In passing we take note of the fact that this appellant was accused of a heinous crime. If the evidence was sufficient to sustain the verdict which the jury rendered it was actually adequate to sustain a conviction of first degree murder. Despite this fact, the jury which heard the case apparently within its own deliberations was dubious of the commission of the crime charged and reduced the offense to second degree murder with a recommendation for mercy. This was, of course, within the orbit of their authority as jurors. We have no way of piercing the protective cloak of secrecy that properly guards a jury’s deliberations. However, under the facts and circumstances of this particular case, the ultimate verdict at least suggests to us that the jury itself was in doubt and therefore reluctant to prescribe the supreme penalty.

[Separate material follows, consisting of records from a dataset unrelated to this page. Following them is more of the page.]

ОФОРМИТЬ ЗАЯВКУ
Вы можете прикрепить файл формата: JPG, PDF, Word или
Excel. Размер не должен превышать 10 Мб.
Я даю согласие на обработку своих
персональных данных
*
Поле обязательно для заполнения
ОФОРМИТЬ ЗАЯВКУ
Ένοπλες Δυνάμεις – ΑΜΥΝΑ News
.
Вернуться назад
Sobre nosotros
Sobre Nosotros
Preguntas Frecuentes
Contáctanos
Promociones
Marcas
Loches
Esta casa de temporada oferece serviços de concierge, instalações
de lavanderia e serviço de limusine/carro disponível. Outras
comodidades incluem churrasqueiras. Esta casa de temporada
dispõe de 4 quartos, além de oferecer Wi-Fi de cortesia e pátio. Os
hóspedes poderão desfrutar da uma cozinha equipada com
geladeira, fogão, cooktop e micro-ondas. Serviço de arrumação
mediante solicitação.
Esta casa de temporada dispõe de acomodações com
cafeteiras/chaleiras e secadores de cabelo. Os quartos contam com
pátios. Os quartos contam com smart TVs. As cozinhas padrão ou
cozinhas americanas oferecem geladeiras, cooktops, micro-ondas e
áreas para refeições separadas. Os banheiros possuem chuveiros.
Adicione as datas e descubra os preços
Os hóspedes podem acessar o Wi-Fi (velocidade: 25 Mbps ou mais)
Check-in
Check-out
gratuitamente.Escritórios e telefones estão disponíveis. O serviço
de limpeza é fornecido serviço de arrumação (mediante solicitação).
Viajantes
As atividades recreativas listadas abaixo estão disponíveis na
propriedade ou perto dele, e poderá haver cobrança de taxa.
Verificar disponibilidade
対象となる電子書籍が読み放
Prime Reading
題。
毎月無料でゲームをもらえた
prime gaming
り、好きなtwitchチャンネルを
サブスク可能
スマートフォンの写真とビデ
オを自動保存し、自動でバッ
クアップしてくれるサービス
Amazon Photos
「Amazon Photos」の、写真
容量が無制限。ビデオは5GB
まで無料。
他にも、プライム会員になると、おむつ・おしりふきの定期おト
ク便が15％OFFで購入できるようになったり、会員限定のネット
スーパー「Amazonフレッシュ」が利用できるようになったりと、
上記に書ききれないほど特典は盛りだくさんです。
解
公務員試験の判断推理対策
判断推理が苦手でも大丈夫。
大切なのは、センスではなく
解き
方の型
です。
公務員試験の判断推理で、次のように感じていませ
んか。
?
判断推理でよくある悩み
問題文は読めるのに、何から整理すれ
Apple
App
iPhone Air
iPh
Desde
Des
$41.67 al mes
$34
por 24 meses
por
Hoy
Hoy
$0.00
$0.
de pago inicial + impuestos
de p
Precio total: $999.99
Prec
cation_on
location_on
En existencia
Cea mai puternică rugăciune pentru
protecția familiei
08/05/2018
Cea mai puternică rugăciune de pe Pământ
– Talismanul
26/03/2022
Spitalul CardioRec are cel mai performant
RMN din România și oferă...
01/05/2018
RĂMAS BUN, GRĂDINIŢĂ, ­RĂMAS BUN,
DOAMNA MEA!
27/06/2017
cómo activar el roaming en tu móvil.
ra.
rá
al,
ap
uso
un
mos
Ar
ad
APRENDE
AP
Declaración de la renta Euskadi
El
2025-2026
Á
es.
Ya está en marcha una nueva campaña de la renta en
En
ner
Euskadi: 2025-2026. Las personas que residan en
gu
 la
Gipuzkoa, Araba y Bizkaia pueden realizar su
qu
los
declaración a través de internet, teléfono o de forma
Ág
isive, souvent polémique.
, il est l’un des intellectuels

An added circumstance which suggests to us the justice of another trial in this case has to do with the comments of the trial judge after the verdict was rendered. Preliminary to sentencing the appellant, after commenting that in his view the jury would have been justified in bringing in a verdict of murder in the first degree, the judge added, “I personally think this was a brutal killing. I personally believe that you committed the deed. You did not see fit to take the stand in your defense. Now that the trial is over I can comment on that. The jury had no means of knowing whether you admitted or denied the things that were said against you.” Thereafter, the appellant filed a motion for new trial which the judge promptly denied. While these comments obviously did not influence the course of the trial, we are of the view that the judge’s reference to the failure of the defendant to testify in his own behalf obviously contributed to the trial judge’s notion that the defendant was guilty. In such a state of mind and in giving weight to the fact that the defendant did not testify, a privilege-which our organic law guarantees to him without adverse implications, it appears-to us that the appellant could not have received on his motion for a new trial the unclouded and untarnished judgment of an impartial mediator. On the contrary, obviously improper elements entered' into the Court’s consideration of the sufficiency of the evidence on motion for new trial.

This phase of the matter, standing alone,, might not justify a reversal, but taken in connection with the aspect of the case which we have pointed out above, it is our view that the applicable authorities as well as the justice of the case require that the appellant be tried again before-another jury.

The judgment is reversed and the cause is remanded for further proceedings consistent with this opinion.

Reversed and remanded.

DREW, C. J., and TERRELL and HOB-SON, JJ., concur.